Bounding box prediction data
-------
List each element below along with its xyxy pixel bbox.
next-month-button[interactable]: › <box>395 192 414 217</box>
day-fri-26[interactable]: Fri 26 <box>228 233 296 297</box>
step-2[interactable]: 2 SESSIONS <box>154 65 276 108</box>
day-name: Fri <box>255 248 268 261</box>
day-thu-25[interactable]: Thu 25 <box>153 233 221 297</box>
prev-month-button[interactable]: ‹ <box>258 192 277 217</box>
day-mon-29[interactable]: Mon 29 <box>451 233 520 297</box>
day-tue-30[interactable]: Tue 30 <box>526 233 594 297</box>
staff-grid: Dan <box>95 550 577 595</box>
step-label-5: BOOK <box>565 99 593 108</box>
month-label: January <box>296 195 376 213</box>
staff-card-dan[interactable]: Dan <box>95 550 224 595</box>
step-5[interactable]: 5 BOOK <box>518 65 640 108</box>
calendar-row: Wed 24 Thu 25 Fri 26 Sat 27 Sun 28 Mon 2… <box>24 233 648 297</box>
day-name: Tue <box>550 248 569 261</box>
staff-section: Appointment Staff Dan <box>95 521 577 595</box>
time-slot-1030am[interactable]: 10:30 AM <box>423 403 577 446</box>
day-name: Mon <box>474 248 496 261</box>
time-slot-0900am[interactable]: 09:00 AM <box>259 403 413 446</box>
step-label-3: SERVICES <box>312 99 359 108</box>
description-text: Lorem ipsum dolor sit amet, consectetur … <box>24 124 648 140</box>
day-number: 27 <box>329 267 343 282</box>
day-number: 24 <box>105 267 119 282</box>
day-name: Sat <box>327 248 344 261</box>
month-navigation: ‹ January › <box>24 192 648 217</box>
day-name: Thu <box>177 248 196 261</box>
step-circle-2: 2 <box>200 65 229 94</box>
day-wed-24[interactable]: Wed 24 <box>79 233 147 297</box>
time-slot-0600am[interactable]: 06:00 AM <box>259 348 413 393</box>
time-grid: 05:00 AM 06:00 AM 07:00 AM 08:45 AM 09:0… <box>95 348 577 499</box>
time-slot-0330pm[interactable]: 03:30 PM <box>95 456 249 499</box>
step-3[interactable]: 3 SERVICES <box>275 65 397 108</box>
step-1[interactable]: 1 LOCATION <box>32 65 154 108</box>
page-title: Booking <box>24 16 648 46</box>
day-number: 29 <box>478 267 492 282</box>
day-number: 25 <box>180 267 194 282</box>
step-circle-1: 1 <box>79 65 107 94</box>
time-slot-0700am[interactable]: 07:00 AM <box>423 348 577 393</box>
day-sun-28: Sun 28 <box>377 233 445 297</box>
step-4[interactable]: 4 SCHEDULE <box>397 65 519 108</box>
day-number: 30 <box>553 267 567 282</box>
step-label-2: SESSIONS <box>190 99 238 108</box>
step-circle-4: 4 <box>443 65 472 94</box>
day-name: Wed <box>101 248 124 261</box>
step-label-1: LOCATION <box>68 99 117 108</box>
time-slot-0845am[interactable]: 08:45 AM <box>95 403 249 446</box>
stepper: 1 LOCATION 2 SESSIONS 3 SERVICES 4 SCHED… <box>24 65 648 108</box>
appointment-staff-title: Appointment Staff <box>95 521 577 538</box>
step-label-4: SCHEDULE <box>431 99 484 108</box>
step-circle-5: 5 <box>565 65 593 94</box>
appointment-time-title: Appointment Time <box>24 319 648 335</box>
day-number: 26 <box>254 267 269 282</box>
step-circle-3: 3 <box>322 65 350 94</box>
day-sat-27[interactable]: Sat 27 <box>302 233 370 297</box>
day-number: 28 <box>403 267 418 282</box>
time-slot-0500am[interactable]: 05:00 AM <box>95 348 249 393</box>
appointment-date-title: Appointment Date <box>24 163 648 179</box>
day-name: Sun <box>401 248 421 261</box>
-------
* _TASK PROMPT_
Work out how many lines of the data hold the string "slot". State only that number.

* _WRITTEN SOLUTION_
7